Now Gustavo believes that he cannot just idly stand by and watch the street dogs be brutality killed, but must contribute positively in any way he can to prevent more heartache.
Non-profit organizations like, Presencia Animal have a difficult task in assisting the millions of abused animals within the city. Gustavo explains to me that the most effective tool they have is education. Developing a community that embraces animal welfare rather than ignores it, is their major prerogative. Gustavo explains to me that it’s about an attitude change and making people open their eyes to a horrific problem that cannot be ignored.
As Gustavo introduces me to some of the dogs at the shelter, I notice many of the animals are lame or have missing ears or eyes.
“It’s not just that the street dogs are left to die alone, people abuse them, horribly. One of our dogs was found in a garbage can after her ears had been cut off.”
Gustavo points out the dog he speaks of, a small, curly, white dog that is bounding through the grass, Deedee is her name, and she has been at the shelter for five months.
My heart sinks when I hear these stories, and it seems so unimaginable to me that one of the biggest cities in the world could have such a brutal take on man’s best friend. I ask Gustavo what, if anything, is the government doing. He explains,
“Not much. We do have laws in place that can send you to prison for killing an animal. But street dogs are still seen as pests, like cockroaches that just need to be terminated and forgotten about. There is no education on neutering or spaying outside of the non-profit shelters like this one. There is no accountability on their end.”
There is a strange paradox to the animal rights activists within Mexico City. I recently learned of a large protest in the heart of the city involving hundreds of young students, half naked covered in a fake blood to protest the practice of bullfighting.
There are now bills currently being processed by the local government to insure that bullfighting is and remains illegal in Mexico.
But what about the millions of dogs? Where is their protest?
The only recent attention that has been brought to the feral dogs of Mexico City has been extremely unflattering.
In late December, four people where found dead in a park outside in the Iztapalapa distric of Mexico City. It was concluded that the four individuals where mauled to death by a pack of at least ten feral dogs.
Police spent days rounding up local animals in the investigation and tested the dogs for reminisce of human blood or DNA. I bring up the event to Gustavo and he calmly voices his disappointment.
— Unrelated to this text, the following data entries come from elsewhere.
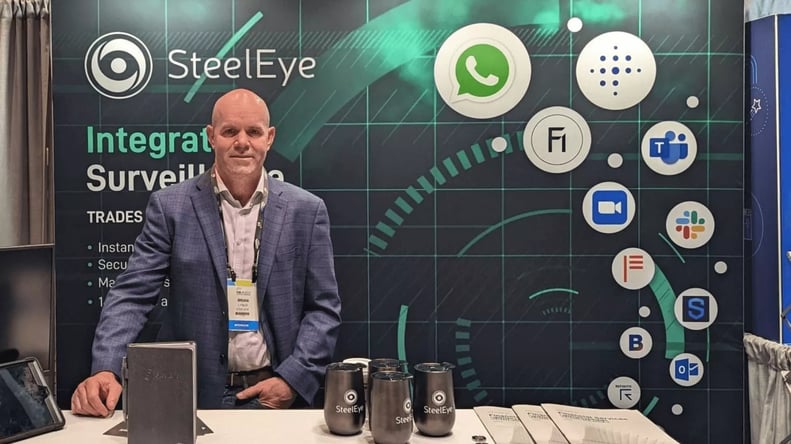 I want to click on white table, so click(x=284, y=425). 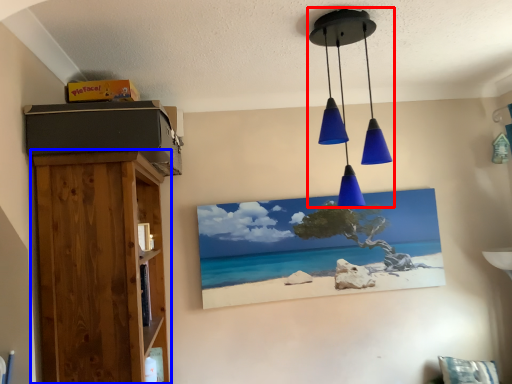 Question: Which object is closer to the camera taking this photo, lamp (highlighted by a red box) or furniture (highlighted by a blue box)?

Choices:
 (A) lamp
 (B) furniture

Answer: (B) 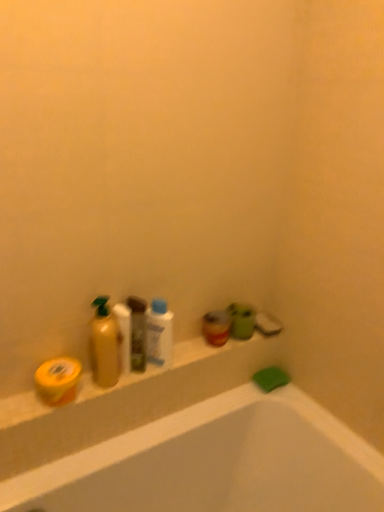 Question: Does yellow matte container at lower left come in front of white glossy mouthwash at center, positioned as the 1th mouthwash in front-to-back order?

Choices:
 (A) no
 (B) yes

Answer: (B)

Question: Can you confirm if yellow matte container at lower left is thinner than white glossy mouthwash at center, positioned as the 1th mouthwash in front-to-back order?

Choices:
 (A) no
 (B) yes

Answer: (A)

Question: Is white glossy mouthwash at center, arranged as the 2th mouthwash when viewed from the right, inside yellow matte container at lower left?

Choices:
 (A) yes
 (B) no

Answer: (B)

Question: Is yellow matte container at lower left outside of white glossy mouthwash at center, which is the 2th mouthwash from back to front?

Choices:
 (A) yes
 (B) no

Answer: (A)

Question: Is yellow matte container at lower left to the left of white glossy mouthwash at center, the 1th mouthwash viewed from the left, from the viewer's perspective?

Choices:
 (A) no
 (B) yes

Answer: (A)

Question: Considering the positions of green matte soap at lower right, which appears as the 1th soap when viewed from the back, and shiny gold bottle at left in the image, is green matte soap at lower right, which appears as the 1th soap when viewed from the back, taller or shorter than shiny gold bottle at left?

Choices:
 (A) tall
 (B) short

Answer: (B)

Question: Is green matte soap at lower right, which appears as the 1th soap when viewed from the back, wider or thinner than shiny gold bottle at left?

Choices:
 (A) wide
 (B) thin

Answer: (B)

Question: Which is correct: green matte soap at lower right, which appears as the 1th soap when viewed from the back, is inside shiny gold bottle at left, or outside of it?

Choices:
 (A) outside
 (B) inside

Answer: (A)

Question: Considering their positions, is green matte soap at lower right, the 1th soap positioned from the right, located in front of or behind shiny gold bottle at left?

Choices:
 (A) front
 (B) behind

Answer: (B)

Question: Would you say yellow matte bar of soap at left, the 2th soap from the back, is to the left or to the right of yellow matte container at lower left in the picture?

Choices:
 (A) left
 (B) right

Answer: (A)

Question: Would you say yellow matte bar of soap at left, positioned as the 1th soap in front-to-back order, is inside or outside yellow matte container at lower left?

Choices:
 (A) inside
 (B) outside

Answer: (B)

Question: Is yellow matte bar of soap at left, which ranks as the second soap in bottom-to-top order, wider or thinner than yellow matte container at lower left?

Choices:
 (A) wide
 (B) thin

Answer: (A)

Question: From a real-world perspective, is yellow matte bar of soap at left, arranged as the first soap when viewed from the left, physically located above or below yellow matte container at lower left?

Choices:
 (A) above
 (B) below

Answer: (A)

Question: Considering the positions of yellow matte bar of soap at left, which is the second soap from right to left, and white glossy mouthwash at center, arranged as the 2th mouthwash when viewed from the right, in the image, is yellow matte bar of soap at left, which is the second soap from right to left, wider or thinner than white glossy mouthwash at center, arranged as the 2th mouthwash when viewed from the right,?

Choices:
 (A) thin
 (B) wide

Answer: (B)

Question: Is yellow matte bar of soap at left, the 2th soap from the back, taller or shorter than white glossy mouthwash at center, which is the 2th mouthwash from back to front?

Choices:
 (A) tall
 (B) short

Answer: (B) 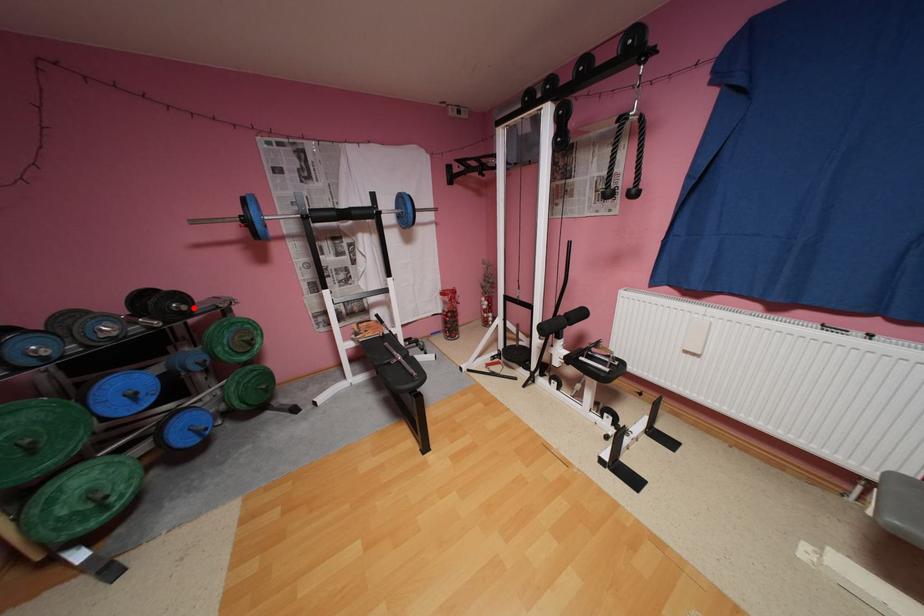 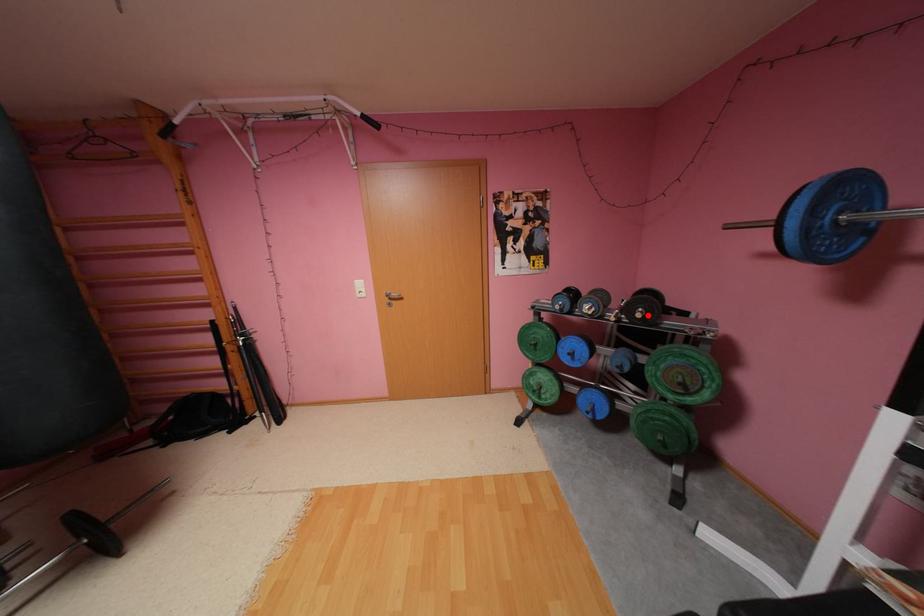 In the scene shown: I am providing you with two images of the same scene from different viewpoints. A red point is marked on the first image and another point is marked on the second image. Is the red point in image1 aligned with the point shown in image2?

Yes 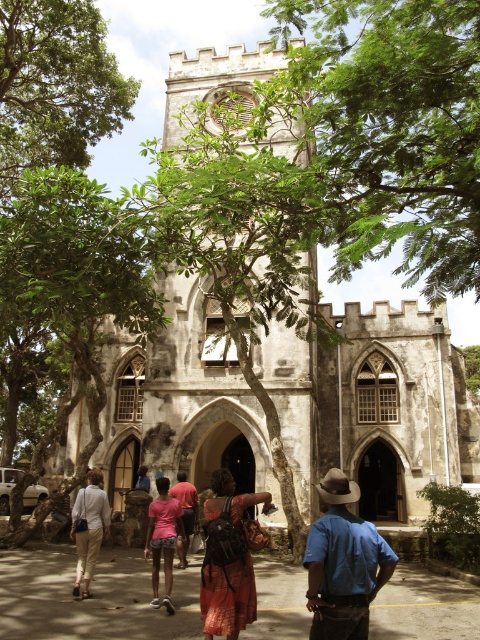 Question: Which point appears closest to the camera in this image?

Choices:
 (A) (156, 536)
 (B) (372, 532)

Answer: (B)

Question: Is white stone tower at center to the left of pink fabric dress at center from the viewer's perspective?

Choices:
 (A) yes
 (B) no

Answer: (B)

Question: Is white stone tower at center positioned in front of light beige pants at lower left?

Choices:
 (A) yes
 (B) no

Answer: (B)

Question: Which of the following is the closest to the observer?

Choices:
 (A) pink fabric dress at center
 (B) white stone tower at center
 (C) green leafy tree at upper left

Answer: (B)

Question: Estimate the real-world distances between objects in this image. Which object is farther from the printed cotton dress at center?

Choices:
 (A) pink fabric dress at center
 (B) green leafy tree at upper left
 (C) light beige pants at lower left
 (D) white stone tower at center

Answer: (B)

Question: Is green leafy tree at center smaller than green leafy tree at upper left?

“People already hate street dogs. Now, they have another reason to. Because they are deadly beasts? No. I don’t think so. Personally, I think the dogs are a scapegoat in the situation. I saw the images of the particular dogs that lived in that park and they are lap dogs, how could they kill four people? It’s just another step backwards for us, for them.”
We reach the portion of the shelter where the younger dogs are kept. They are yipping and jumping at the fence as Gustavo and I approach. A few of them cower near a large enclosed doghouse, not nearly as excitable as the other puppies. “Newbies,” Gustavo tells me. They are often very timid or even aggressive and it can take weeks for them to assimilate with the other dogs.
One of the smallest puppies is a scrawny tan terrier who is barking at me while he tugs on my shoelaces. He seems just like any other puppy, mischievous and playful.
Gustavo places newbie Ginger down next to the lively terrier puppy and they cautiously sniff noses.
“Both these little dogs grew up eating garbage and fearing for their lives everyday. Now they have a chance to be normal dogs, and I am so happy to give that to them. But every time I feel that warm fuzzy feeling, I think about how much more work there is to do.”